Rendered page images
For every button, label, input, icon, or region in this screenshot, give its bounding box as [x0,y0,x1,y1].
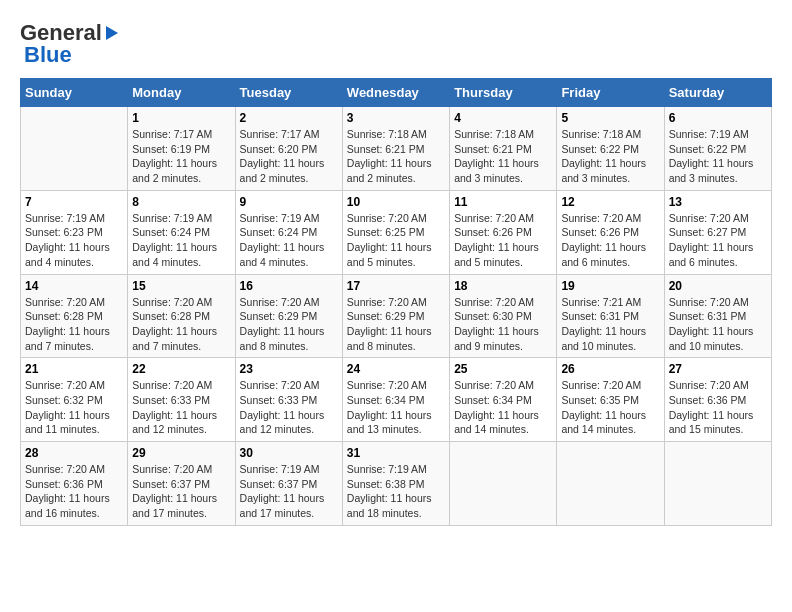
sunset-text: Sunset: 6:22 PM [669,142,767,157]
sunrise-text: Sunrise: 7:20 AM [561,378,659,393]
daylight-text: Daylight: 11 hours and 4 minutes. [240,240,338,269]
daylight-text: Daylight: 11 hours and 3 minutes. [561,156,659,185]
daylight-text: Daylight: 11 hours and 18 minutes. [347,491,445,520]
day-number: 25 [454,362,552,376]
daylight-text: Daylight: 11 hours and 5 minutes. [347,240,445,269]
day-header-monday: Monday [128,79,235,107]
sunset-text: Sunset: 6:25 PM [347,225,445,240]
calendar-cell: 21 Sunrise: 7:20 AM Sunset: 6:32 PM Dayl… [21,358,128,442]
day-info: Sunrise: 7:21 AM Sunset: 6:31 PM Dayligh… [561,295,659,354]
day-info: Sunrise: 7:20 AM Sunset: 6:25 PM Dayligh… [347,211,445,270]
day-number: 28 [25,446,123,460]
daylight-text: Daylight: 11 hours and 6 minutes. [561,240,659,269]
week-row-5: 28 Sunrise: 7:20 AM Sunset: 6:36 PM Dayl… [21,442,772,526]
calendar-cell: 14 Sunrise: 7:20 AM Sunset: 6:28 PM Dayl… [21,274,128,358]
calendar-cell: 22 Sunrise: 7:20 AM Sunset: 6:33 PM Dayl… [128,358,235,442]
sunset-text: Sunset: 6:29 PM [347,309,445,324]
day-number: 10 [347,195,445,209]
calendar-cell: 5 Sunrise: 7:18 AM Sunset: 6:22 PM Dayli… [557,107,664,191]
sunrise-text: Sunrise: 7:20 AM [25,462,123,477]
day-number: 8 [132,195,230,209]
calendar-cell: 4 Sunrise: 7:18 AM Sunset: 6:21 PM Dayli… [450,107,557,191]
sunset-text: Sunset: 6:20 PM [240,142,338,157]
sunrise-text: Sunrise: 7:19 AM [669,127,767,142]
daylight-text: Daylight: 11 hours and 2 minutes. [347,156,445,185]
calendar-cell: 20 Sunrise: 7:20 AM Sunset: 6:31 PM Dayl… [664,274,771,358]
calendar-table: SundayMondayTuesdayWednesdayThursdayFrid… [20,78,772,526]
sunset-text: Sunset: 6:34 PM [347,393,445,408]
day-number: 7 [25,195,123,209]
day-number: 30 [240,446,338,460]
day-number: 9 [240,195,338,209]
day-header-saturday: Saturday [664,79,771,107]
day-number: 24 [347,362,445,376]
sunset-text: Sunset: 6:19 PM [132,142,230,157]
daylight-text: Daylight: 11 hours and 2 minutes. [240,156,338,185]
sunrise-text: Sunrise: 7:20 AM [132,462,230,477]
daylight-text: Daylight: 11 hours and 6 minutes. [669,240,767,269]
day-number: 6 [669,111,767,125]
calendar-cell: 2 Sunrise: 7:17 AM Sunset: 6:20 PM Dayli… [235,107,342,191]
day-header-thursday: Thursday [450,79,557,107]
day-number: 26 [561,362,659,376]
day-header-friday: Friday [557,79,664,107]
calendar-cell: 8 Sunrise: 7:19 AM Sunset: 6:24 PM Dayli… [128,190,235,274]
day-number: 23 [240,362,338,376]
calendar-cell [664,442,771,526]
calendar-cell: 16 Sunrise: 7:20 AM Sunset: 6:29 PM Dayl… [235,274,342,358]
sunset-text: Sunset: 6:21 PM [347,142,445,157]
day-number: 19 [561,279,659,293]
day-info: Sunrise: 7:20 AM Sunset: 6:33 PM Dayligh… [240,378,338,437]
day-info: Sunrise: 7:20 AM Sunset: 6:29 PM Dayligh… [347,295,445,354]
sunset-text: Sunset: 6:36 PM [669,393,767,408]
day-info: Sunrise: 7:17 AM Sunset: 6:19 PM Dayligh… [132,127,230,186]
calendar-cell: 27 Sunrise: 7:20 AM Sunset: 6:36 PM Dayl… [664,358,771,442]
calendar-cell: 28 Sunrise: 7:20 AM Sunset: 6:36 PM Dayl… [21,442,128,526]
calendar-cell: 7 Sunrise: 7:19 AM Sunset: 6:23 PM Dayli… [21,190,128,274]
sunrise-text: Sunrise: 7:20 AM [132,378,230,393]
day-number: 11 [454,195,552,209]
sunrise-text: Sunrise: 7:20 AM [25,295,123,310]
day-info: Sunrise: 7:20 AM Sunset: 6:30 PM Dayligh… [454,295,552,354]
calendar-cell: 23 Sunrise: 7:20 AM Sunset: 6:33 PM Dayl… [235,358,342,442]
daylight-text: Daylight: 11 hours and 2 minutes. [132,156,230,185]
day-info: Sunrise: 7:18 AM Sunset: 6:21 PM Dayligh… [347,127,445,186]
sunrise-text: Sunrise: 7:20 AM [132,295,230,310]
day-info: Sunrise: 7:19 AM Sunset: 6:24 PM Dayligh… [132,211,230,270]
day-number: 27 [669,362,767,376]
sunset-text: Sunset: 6:26 PM [561,225,659,240]
day-number: 3 [347,111,445,125]
sunrise-text: Sunrise: 7:20 AM [669,378,767,393]
day-number: 14 [25,279,123,293]
sunset-text: Sunset: 6:33 PM [240,393,338,408]
week-row-3: 14 Sunrise: 7:20 AM Sunset: 6:28 PM Dayl… [21,274,772,358]
calendar-cell [21,107,128,191]
sunrise-text: Sunrise: 7:20 AM [240,295,338,310]
sunset-text: Sunset: 6:24 PM [240,225,338,240]
sunrise-text: Sunrise: 7:20 AM [561,211,659,226]
calendar-cell: 19 Sunrise: 7:21 AM Sunset: 6:31 PM Dayl… [557,274,664,358]
calendar-cell: 17 Sunrise: 7:20 AM Sunset: 6:29 PM Dayl… [342,274,449,358]
day-info: Sunrise: 7:18 AM Sunset: 6:22 PM Dayligh… [561,127,659,186]
sunrise-text: Sunrise: 7:20 AM [669,211,767,226]
sunrise-text: Sunrise: 7:20 AM [347,378,445,393]
day-info: Sunrise: 7:20 AM Sunset: 6:27 PM Dayligh… [669,211,767,270]
daylight-text: Daylight: 11 hours and 12 minutes. [132,408,230,437]
day-info: Sunrise: 7:17 AM Sunset: 6:20 PM Dayligh… [240,127,338,186]
sunset-text: Sunset: 6:29 PM [240,309,338,324]
calendar-cell: 12 Sunrise: 7:20 AM Sunset: 6:26 PM Dayl… [557,190,664,274]
calendar-cell [557,442,664,526]
sunrise-text: Sunrise: 7:20 AM [454,378,552,393]
day-info: Sunrise: 7:20 AM Sunset: 6:33 PM Dayligh… [132,378,230,437]
daylight-text: Daylight: 11 hours and 15 minutes. [669,408,767,437]
header-row: SundayMondayTuesdayWednesdayThursdayFrid… [21,79,772,107]
sunset-text: Sunset: 6:33 PM [132,393,230,408]
day-number: 17 [347,279,445,293]
day-info: Sunrise: 7:19 AM Sunset: 6:37 PM Dayligh… [240,462,338,521]
sunset-text: Sunset: 6:34 PM [454,393,552,408]
day-info: Sunrise: 7:20 AM Sunset: 6:36 PM Dayligh… [25,462,123,521]
daylight-text: Daylight: 11 hours and 3 minutes. [669,156,767,185]
day-info: Sunrise: 7:20 AM Sunset: 6:31 PM Dayligh… [669,295,767,354]
daylight-text: Daylight: 11 hours and 13 minutes. [347,408,445,437]
sunrise-text: Sunrise: 7:19 AM [132,211,230,226]
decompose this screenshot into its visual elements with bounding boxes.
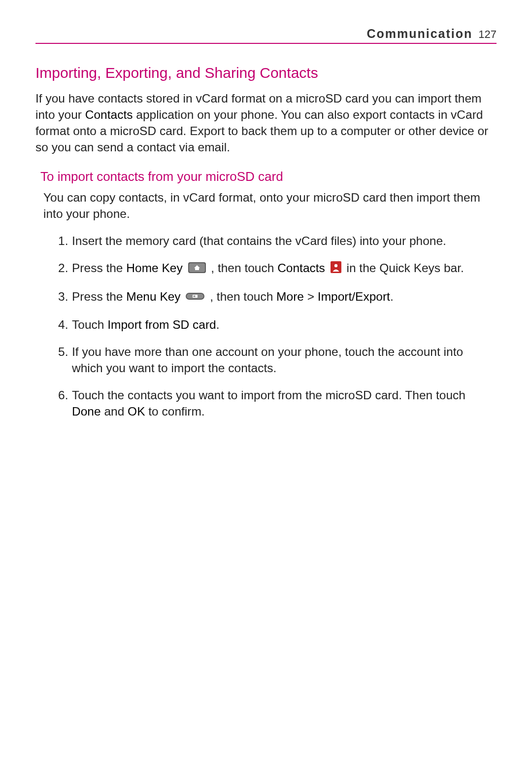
step-6: Touch the contacts you want to import fr… [58,387,497,419]
term-menu-key: Menu Key [126,290,180,303]
page-header: Communication 127 [35,27,497,44]
step-6-text-a: Touch the contacts you want to import fr… [72,388,466,402]
sub-intro-paragraph: You can copy contacts, in vCard format, … [43,189,497,222]
header-page-number: 127 [478,28,497,41]
svg-point-3 [334,264,337,267]
step-4-text-a: Touch [72,318,107,331]
term-contacts: Contacts [85,108,133,121]
step-1: Insert the memory card (that contains th… [58,233,497,249]
step-3-text-a: Press the [72,290,126,303]
menu-key-icon [186,289,204,306]
step-3: Press the Menu Key , then touch More > I… [58,288,497,306]
term-import-export: Import/Export [318,290,390,303]
svg-rect-7 [194,295,196,297]
term-more: More [276,290,304,303]
contacts-icon [331,261,341,277]
sub-heading: To import contacts from your microSD car… [40,169,497,184]
main-heading: Importing, Exporting, and Sharing Contac… [35,65,497,81]
step-3-text-d: . [390,290,394,303]
steps-list: Insert the memory card (that contains th… [35,233,497,419]
step-5-text: If you have more than one account on you… [72,345,463,375]
term-home-key: Home Key [126,261,182,275]
step-1-text: Insert the memory card (that contains th… [72,234,446,247]
step-4-text-b: . [216,318,220,331]
term-import-sd: Import from SD card [107,318,216,331]
term-contacts-app: Contacts [277,261,325,275]
term-ok: OK [128,405,145,418]
step-5: If you have more than one account on you… [58,344,497,376]
manual-page: Communication 127 Importing, Exporting, … [0,0,532,450]
intro-paragraph: If you have contacts stored in vCard for… [35,90,497,155]
step-6-text-c: to confirm. [145,405,204,418]
step-2-text-a: Press the [72,261,126,275]
step-2: Press the Home Key , then touch Contacts… [58,260,497,277]
home-key-icon [188,261,206,277]
term-done: Done [72,405,101,418]
step-4: Touch Import from SD card. [58,316,497,333]
header-section-name: Communication [366,27,472,41]
step-3-text-b: , then touch [206,290,276,303]
step-6-text-b: and [101,405,128,418]
step-3-text-c: > [304,290,318,303]
step-2-text-c: in the Quick Keys bar. [343,261,464,275]
step-2-text-b: , then touch [208,261,278,275]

EXERCISE GOAL:
Among the records, find each line where the word "paragraph" occurs, and copy it.

ANSWER TO THIS TASK:
sub-intro-paragraph: You can copy contacts, in vCard format, … [43,189,497,222]
intro-paragraph: If you have contacts stored in vCard for… [35,90,497,155]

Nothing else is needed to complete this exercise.